## Your task
The result should be a full, exact repeat of the entries, free of pictures.

====== Data in this exercise

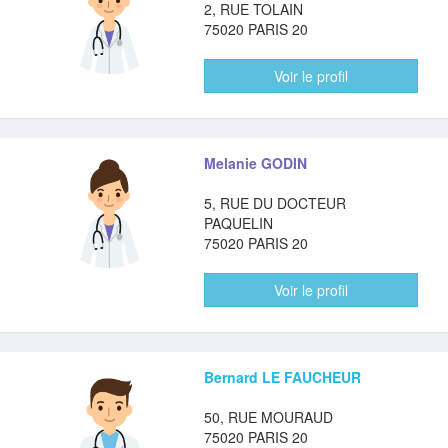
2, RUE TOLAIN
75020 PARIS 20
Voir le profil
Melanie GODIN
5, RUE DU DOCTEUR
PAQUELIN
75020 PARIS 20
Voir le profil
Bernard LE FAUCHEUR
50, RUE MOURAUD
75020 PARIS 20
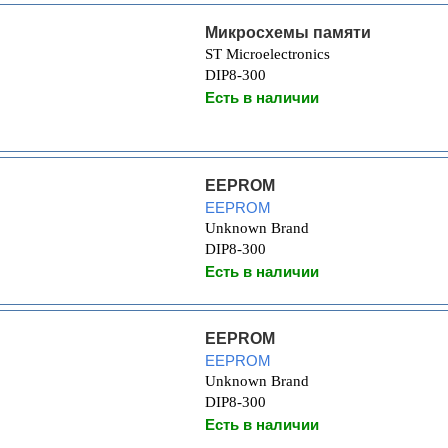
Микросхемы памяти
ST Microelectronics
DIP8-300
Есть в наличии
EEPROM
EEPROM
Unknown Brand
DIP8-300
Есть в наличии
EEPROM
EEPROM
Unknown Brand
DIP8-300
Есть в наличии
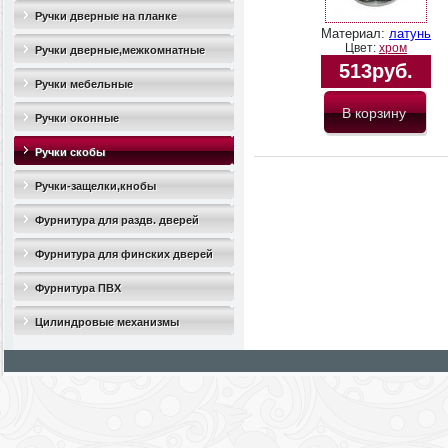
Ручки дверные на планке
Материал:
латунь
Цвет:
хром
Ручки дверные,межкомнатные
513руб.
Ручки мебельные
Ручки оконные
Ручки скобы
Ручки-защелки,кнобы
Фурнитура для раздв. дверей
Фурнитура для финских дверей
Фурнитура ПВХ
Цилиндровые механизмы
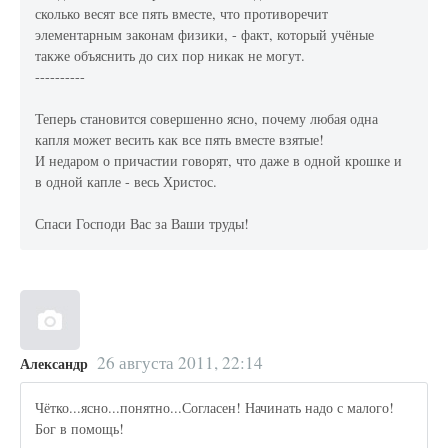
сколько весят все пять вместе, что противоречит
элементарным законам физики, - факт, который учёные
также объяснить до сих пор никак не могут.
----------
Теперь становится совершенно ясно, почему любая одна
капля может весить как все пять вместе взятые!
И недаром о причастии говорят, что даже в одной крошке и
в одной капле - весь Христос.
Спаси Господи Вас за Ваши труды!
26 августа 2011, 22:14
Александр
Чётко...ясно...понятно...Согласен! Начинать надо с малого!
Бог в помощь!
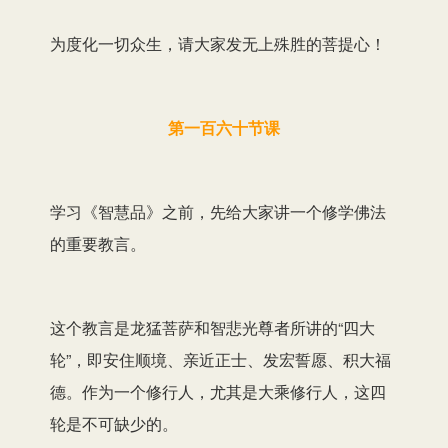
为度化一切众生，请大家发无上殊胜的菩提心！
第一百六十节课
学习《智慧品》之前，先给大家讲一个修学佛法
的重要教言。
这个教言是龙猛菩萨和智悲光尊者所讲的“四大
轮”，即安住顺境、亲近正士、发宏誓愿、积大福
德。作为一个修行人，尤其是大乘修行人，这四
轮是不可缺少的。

============

## Result
2, RUE TOLAIN
75020 PARIS 20
Voir le profil
Melanie GODIN
5, RUE DU DOCTEUR
PAQUELIN
75020 PARIS 20
Voir le profil
Bernard LE FAUCHEUR
50, RUE MOURAUD
75020 PARIS 20
Микросхемы памяти
ST Microelectronics
DIP8-300
Есть в наличии
EEPROM
EEPROM
Unknown Brand
DIP8-300
Есть в наличии
EEPROM
EEPROM
Unknown Brand
DIP8-300
Есть в наличии
Ручки дверные на планке
Материал:
латунь
Цвет:
хром
Ручки дверные,межкомнатные
513руб.
Ручки мебельные
Ручки оконные
Ручки скобы
Ручки-защелки,кнобы
Фурнитура для раздв. дверей
Фурнитура для финских дверей
Фурнитура ПВХ
Цилиндровые механизмы
сколько весят все пять вместе, что противоречит
элементарным законам физики, - факт, который учёные
также объяснить до сих пор никак не могут.
----------
Теперь становится совершенно ясно, почему любая одна
капля может весить как все пять вместе взятые!
И недаром о причастии говорят, что даже в одной крошке и
в одной капле - весь Христос.
Спаси Господи Вас за Ваши труды!
26 августа 2011, 22:14
Александр
Чётко...ясно...понятно...Согласен! Начинать надо с малого!
Бог в помощь!
为度化一切众生，请大家发无上殊胜的菩提心！
第一百六十节课
学习《智慧品》之前，先给大家讲一个修学佛法
的重要教言。
这个教言是龙猛菩萨和智悲光尊者所讲的“四大
轮”，即安住顺境、亲近正士、发宏誓愿、积大福
德。作为一个修行人，尤其是大乘修行人，这四
轮是不可缺少的。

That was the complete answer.